OLB Adisa Isaac (Round 3)

  • Isaac is a toolsy prospect with good length and explosive ability, shown by his vertical and broad jumps.
  • He plays with a reckless, attacking style. He has a relentless motor. Plays like a Raven.
  • See him crash down on ball carriers with lateral agility and tenacity.
  • Has multiple moves but needs refinement with them. His snap anticipation is spotty, sometimes slow to get off the line.
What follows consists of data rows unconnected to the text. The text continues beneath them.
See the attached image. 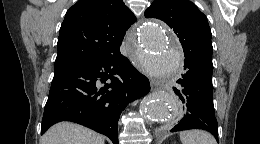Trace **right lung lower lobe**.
Here are the masks:
<instances>
[{
	"mask_svg": "<svg viewBox=\"0 0 260 144\" xmlns=\"http://www.w3.org/2000/svg\"><path fill=\"white\" fill-rule=\"evenodd\" d=\"M149 91V80L120 51L57 70L45 105L41 134L57 122L72 121L118 144L121 112Z\"/></svg>",
	"mask_w": 260,
	"mask_h": 144,
	"instance_id": "obj_1",
	"label": "right lung lower lobe"
}]
</instances>
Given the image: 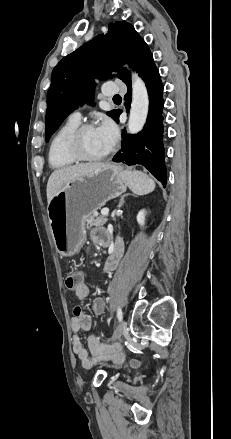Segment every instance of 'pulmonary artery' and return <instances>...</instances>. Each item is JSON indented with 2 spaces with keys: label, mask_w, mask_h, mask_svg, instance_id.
Masks as SVG:
<instances>
[{
  "label": "pulmonary artery",
  "mask_w": 231,
  "mask_h": 439,
  "mask_svg": "<svg viewBox=\"0 0 231 439\" xmlns=\"http://www.w3.org/2000/svg\"><path fill=\"white\" fill-rule=\"evenodd\" d=\"M118 91H119L118 85L113 83V82L107 83L103 86V94L105 96L113 95V94L117 93ZM81 117H82V115H81L80 111H74L69 116L70 119L75 120V121H80Z\"/></svg>",
  "instance_id": "1"
}]
</instances>
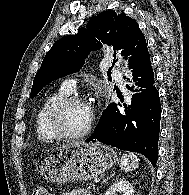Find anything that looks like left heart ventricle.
<instances>
[{"instance_id":"b2bd125f","label":"left heart ventricle","mask_w":189,"mask_h":195,"mask_svg":"<svg viewBox=\"0 0 189 195\" xmlns=\"http://www.w3.org/2000/svg\"><path fill=\"white\" fill-rule=\"evenodd\" d=\"M91 117L89 106L75 104L70 106L61 117V128L67 134H78L82 132Z\"/></svg>"}]
</instances>
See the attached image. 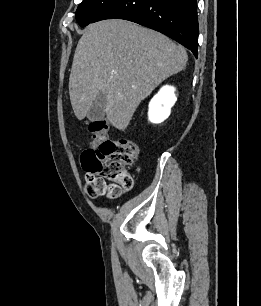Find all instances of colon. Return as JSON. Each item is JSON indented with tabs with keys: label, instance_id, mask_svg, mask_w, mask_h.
Returning <instances> with one entry per match:
<instances>
[{
	"label": "colon",
	"instance_id": "colon-1",
	"mask_svg": "<svg viewBox=\"0 0 261 306\" xmlns=\"http://www.w3.org/2000/svg\"><path fill=\"white\" fill-rule=\"evenodd\" d=\"M93 135L92 147L81 155L82 167L87 173L86 184L89 195L127 189L132 185L128 172L138 155L137 144L126 138L113 141L107 138L108 125L104 120L89 123ZM110 182V185H107Z\"/></svg>",
	"mask_w": 261,
	"mask_h": 306
}]
</instances>
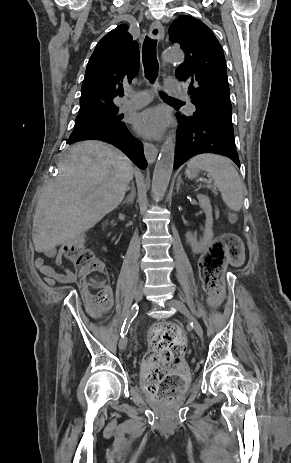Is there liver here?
I'll return each mask as SVG.
<instances>
[{
	"mask_svg": "<svg viewBox=\"0 0 291 463\" xmlns=\"http://www.w3.org/2000/svg\"><path fill=\"white\" fill-rule=\"evenodd\" d=\"M132 179V162L112 145L88 140L71 146L38 201L35 250L54 256L57 246L95 226L122 202Z\"/></svg>",
	"mask_w": 291,
	"mask_h": 463,
	"instance_id": "1",
	"label": "liver"
}]
</instances>
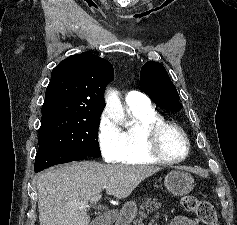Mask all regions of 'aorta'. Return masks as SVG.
<instances>
[{
	"mask_svg": "<svg viewBox=\"0 0 237 225\" xmlns=\"http://www.w3.org/2000/svg\"><path fill=\"white\" fill-rule=\"evenodd\" d=\"M105 103V111L110 118H112L116 122H121L124 120L125 113L115 90L109 89L107 91Z\"/></svg>",
	"mask_w": 237,
	"mask_h": 225,
	"instance_id": "obj_1",
	"label": "aorta"
}]
</instances>
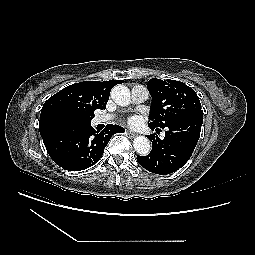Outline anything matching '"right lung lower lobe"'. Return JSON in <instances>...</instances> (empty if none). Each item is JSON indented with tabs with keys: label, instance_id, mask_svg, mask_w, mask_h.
Segmentation results:
<instances>
[{
	"label": "right lung lower lobe",
	"instance_id": "98d812e1",
	"mask_svg": "<svg viewBox=\"0 0 255 255\" xmlns=\"http://www.w3.org/2000/svg\"><path fill=\"white\" fill-rule=\"evenodd\" d=\"M124 131L118 125L109 124L103 131L96 132L88 122L74 130L53 125L40 131V134L56 164L65 170L81 171L99 161L114 133Z\"/></svg>",
	"mask_w": 255,
	"mask_h": 255
}]
</instances>
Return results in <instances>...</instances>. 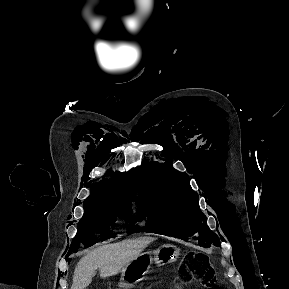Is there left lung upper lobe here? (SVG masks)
I'll use <instances>...</instances> for the list:
<instances>
[{"mask_svg": "<svg viewBox=\"0 0 289 289\" xmlns=\"http://www.w3.org/2000/svg\"><path fill=\"white\" fill-rule=\"evenodd\" d=\"M139 178L137 205L139 219L146 221L144 231L192 240L203 247L220 246L200 211L188 175L174 170L170 163H151L139 171Z\"/></svg>", "mask_w": 289, "mask_h": 289, "instance_id": "left-lung-upper-lobe-1", "label": "left lung upper lobe"}]
</instances>
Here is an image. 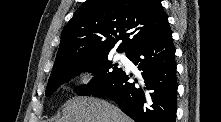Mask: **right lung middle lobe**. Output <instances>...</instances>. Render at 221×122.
I'll return each mask as SVG.
<instances>
[{
  "label": "right lung middle lobe",
  "mask_w": 221,
  "mask_h": 122,
  "mask_svg": "<svg viewBox=\"0 0 221 122\" xmlns=\"http://www.w3.org/2000/svg\"><path fill=\"white\" fill-rule=\"evenodd\" d=\"M117 66L118 64H112L107 59V55L69 66L49 78L46 96L52 94L61 84L69 81L82 71L92 72L95 77L88 85H82L74 91L81 96L92 95L106 88L123 72V69Z\"/></svg>",
  "instance_id": "dd1d6c3e"
}]
</instances>
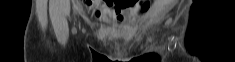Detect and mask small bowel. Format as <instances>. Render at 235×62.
Segmentation results:
<instances>
[{"instance_id":"c3829d8e","label":"small bowel","mask_w":235,"mask_h":62,"mask_svg":"<svg viewBox=\"0 0 235 62\" xmlns=\"http://www.w3.org/2000/svg\"><path fill=\"white\" fill-rule=\"evenodd\" d=\"M105 5L110 8L114 6V10L118 14L121 9L128 7L130 3L127 1H107L104 4H102V6ZM118 18H120V16Z\"/></svg>"}]
</instances>
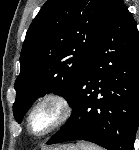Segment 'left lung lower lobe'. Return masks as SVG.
<instances>
[{
    "label": "left lung lower lobe",
    "instance_id": "1",
    "mask_svg": "<svg viewBox=\"0 0 139 150\" xmlns=\"http://www.w3.org/2000/svg\"><path fill=\"white\" fill-rule=\"evenodd\" d=\"M72 115L46 144L86 140L108 150H132L139 122V34L122 0L69 101Z\"/></svg>",
    "mask_w": 139,
    "mask_h": 150
}]
</instances>
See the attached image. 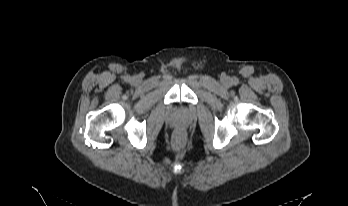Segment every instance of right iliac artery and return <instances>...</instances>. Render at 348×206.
<instances>
[{
    "label": "right iliac artery",
    "instance_id": "1",
    "mask_svg": "<svg viewBox=\"0 0 348 206\" xmlns=\"http://www.w3.org/2000/svg\"><path fill=\"white\" fill-rule=\"evenodd\" d=\"M130 79H131L130 76H127V77L125 78V81H126V82H129Z\"/></svg>",
    "mask_w": 348,
    "mask_h": 206
}]
</instances>
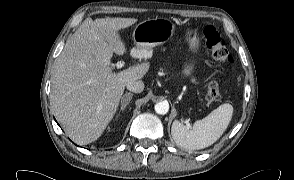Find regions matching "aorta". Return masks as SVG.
<instances>
[{"mask_svg": "<svg viewBox=\"0 0 294 180\" xmlns=\"http://www.w3.org/2000/svg\"><path fill=\"white\" fill-rule=\"evenodd\" d=\"M154 108L157 114L165 115L169 111V103L167 101H161L156 103Z\"/></svg>", "mask_w": 294, "mask_h": 180, "instance_id": "obj_1", "label": "aorta"}]
</instances>
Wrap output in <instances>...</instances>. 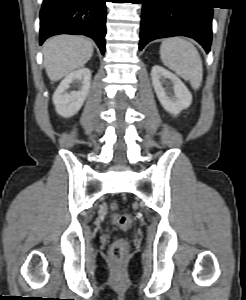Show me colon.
<instances>
[{
  "label": "colon",
  "instance_id": "obj_1",
  "mask_svg": "<svg viewBox=\"0 0 246 300\" xmlns=\"http://www.w3.org/2000/svg\"><path fill=\"white\" fill-rule=\"evenodd\" d=\"M111 207L114 209L115 204H112ZM116 224L123 230L130 228L132 220L129 215H116L115 216ZM128 255V243L125 240L115 241L110 249V258L113 262L119 263L123 261Z\"/></svg>",
  "mask_w": 246,
  "mask_h": 300
}]
</instances>
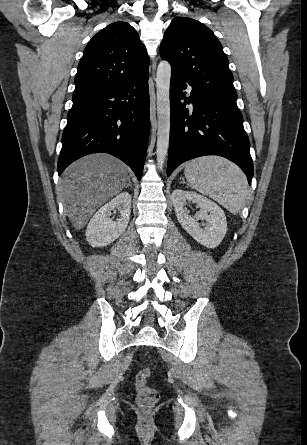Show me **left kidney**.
Wrapping results in <instances>:
<instances>
[{
    "instance_id": "obj_1",
    "label": "left kidney",
    "mask_w": 307,
    "mask_h": 445,
    "mask_svg": "<svg viewBox=\"0 0 307 445\" xmlns=\"http://www.w3.org/2000/svg\"><path fill=\"white\" fill-rule=\"evenodd\" d=\"M186 200L197 202L198 206H200V210L195 212L194 216H190L188 210L184 208V204H187ZM172 202L181 227L197 243H201L207 249H216L220 245L226 235L227 223L222 208L216 202L206 198V196H202V194L191 192V190H173ZM199 218L207 220V225L204 229H200V225L197 223Z\"/></svg>"
}]
</instances>
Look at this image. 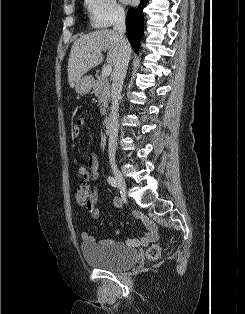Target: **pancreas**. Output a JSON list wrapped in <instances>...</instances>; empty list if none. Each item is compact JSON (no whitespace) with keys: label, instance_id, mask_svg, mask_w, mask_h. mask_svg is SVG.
<instances>
[{"label":"pancreas","instance_id":"obj_1","mask_svg":"<svg viewBox=\"0 0 245 314\" xmlns=\"http://www.w3.org/2000/svg\"><path fill=\"white\" fill-rule=\"evenodd\" d=\"M93 93L98 98L101 115H105L110 101V85L106 78L98 76L94 81Z\"/></svg>","mask_w":245,"mask_h":314}]
</instances>
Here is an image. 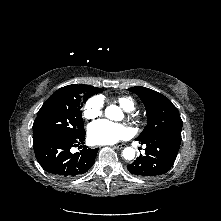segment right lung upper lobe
<instances>
[{
  "mask_svg": "<svg viewBox=\"0 0 221 221\" xmlns=\"http://www.w3.org/2000/svg\"><path fill=\"white\" fill-rule=\"evenodd\" d=\"M84 88L86 89V91L92 96L94 94L100 93L102 92L101 89L97 88V87H93V86H89V85H84Z\"/></svg>",
  "mask_w": 221,
  "mask_h": 221,
  "instance_id": "right-lung-upper-lobe-1",
  "label": "right lung upper lobe"
}]
</instances>
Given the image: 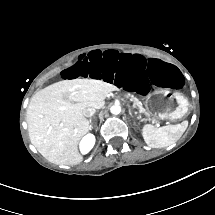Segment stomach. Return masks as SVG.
<instances>
[{
	"instance_id": "stomach-1",
	"label": "stomach",
	"mask_w": 215,
	"mask_h": 215,
	"mask_svg": "<svg viewBox=\"0 0 215 215\" xmlns=\"http://www.w3.org/2000/svg\"><path fill=\"white\" fill-rule=\"evenodd\" d=\"M145 107L155 118L176 121L187 115L189 103L183 94L162 89L147 97Z\"/></svg>"
}]
</instances>
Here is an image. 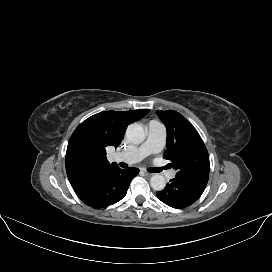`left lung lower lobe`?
<instances>
[{
  "label": "left lung lower lobe",
  "mask_w": 272,
  "mask_h": 272,
  "mask_svg": "<svg viewBox=\"0 0 272 272\" xmlns=\"http://www.w3.org/2000/svg\"><path fill=\"white\" fill-rule=\"evenodd\" d=\"M208 176L175 177L157 197L165 204L181 209L193 204L203 193Z\"/></svg>",
  "instance_id": "obj_1"
}]
</instances>
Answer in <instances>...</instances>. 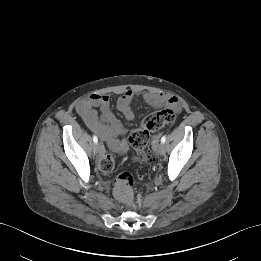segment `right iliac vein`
Instances as JSON below:
<instances>
[{
	"label": "right iliac vein",
	"instance_id": "obj_1",
	"mask_svg": "<svg viewBox=\"0 0 261 261\" xmlns=\"http://www.w3.org/2000/svg\"><path fill=\"white\" fill-rule=\"evenodd\" d=\"M99 150H100V144L95 143V144L93 145V152H94V153H98Z\"/></svg>",
	"mask_w": 261,
	"mask_h": 261
}]
</instances>
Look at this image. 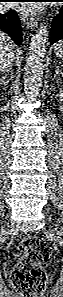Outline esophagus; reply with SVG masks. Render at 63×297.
Returning a JSON list of instances; mask_svg holds the SVG:
<instances>
[{
    "instance_id": "esophagus-1",
    "label": "esophagus",
    "mask_w": 63,
    "mask_h": 297,
    "mask_svg": "<svg viewBox=\"0 0 63 297\" xmlns=\"http://www.w3.org/2000/svg\"><path fill=\"white\" fill-rule=\"evenodd\" d=\"M22 21L28 29H34L37 26V20L34 17L22 16Z\"/></svg>"
}]
</instances>
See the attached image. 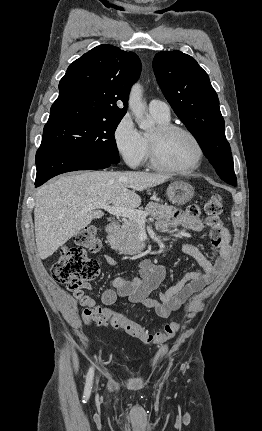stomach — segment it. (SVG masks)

WR Devontez Walker (Round 4)

  • Walker's 4.36 speed is quite clear on tape. If he's even, he's leaving. He runs by cornerbacks with elite burst and another gear.
  • His release is smooth. Cornerbacks are leery to press him because of his speed, but he also eats up cushion extremely fast.
  • A lot of deep receivers will try to slow up on underthrown balls and draw defensive pass interference penalties. Walker has crafty hand usage down the field to create a little space and finish on deep throws.
  • Not much in terms of yards after contact (YAC), but he has the size and speed to improve in that area if used on a more diverse route tree.
  • Though drops have been cited as a concern (and were prevalent at the Senior Bowl), Walker's tape shows him making some contested catches in traffic. Pro Football Focus charted him with just three drops last season.

CB T.J. Tampa (Round 4)

  • Premier size, length, and physicality to be a press-man corner. He's visibly confident in his abilities.
  • Excellent special awareness, which translates well to zone coverage. Understands route concepts well and look for work.
  • Very physical player. Looks to make receivers pay on contested catches.
  • Part of the reason why Tampa was drafted much late than expected was his 40-yard dash time of 4.58 seconds, but his taped speed is better than his timed speed.

RB Rasheen Ali (Round 5)

  • Explosive runner who bursts through run lanes. One cut and he's gone.
  • Breakaway speed. He's a home run hitter. His Senior Bowl injury meant teams didn't get a timed 40-yard dash, but it would've been fast.
  • Shows patience to follow his blocks on pulls and traps, then hits the seam. That also makes him effective as a receiver in the screen game.
  • Shows soft hands in the passing game. Had 46 catches in 2021 and 28 in 2023.
  • Tied for the second-most fumbles (five) last season and had six in 2021. Seems to be a fundamentals issue, as he held the ball too loose (away from his body) at times.

QB Devin Leary (Round 6)

  • Premier arm talent. Ball jumps out of his hand. Can make any throw and likes to challenge down the field.
  • Quick release with a good throwing platform.
  • Shows toughness to stand in the pocket and made throws in the teeth of pressure. Also willing to make plays with his legs and shows toughness taking hits.
  • Throws with anticipation, but threw too often to the other team last year (12 interceptions)

C Nick Samac (Round 7)

  • Great movement ability with quick feet. He was one of the better pulling centers in the draft.
  • He does a good job locating defenders on the second level and adjusting to make blocks.
  • Scrappy Big Ten offensive lineman who plays with a nasty streak.
  • A little undersized (6-foot-4, 307 pounds), so he'll give ground sometimes against bigger, stronger interior defensive linemen. Can improve that with better lower half strength.

S Sanoussi Kane (Round 7)

  • Good hard-nosed tackler. Comes downhill fast and shows good technique, which should translate well to special teams.
  • Has experience playing in the slot, showing some versatility at the next level.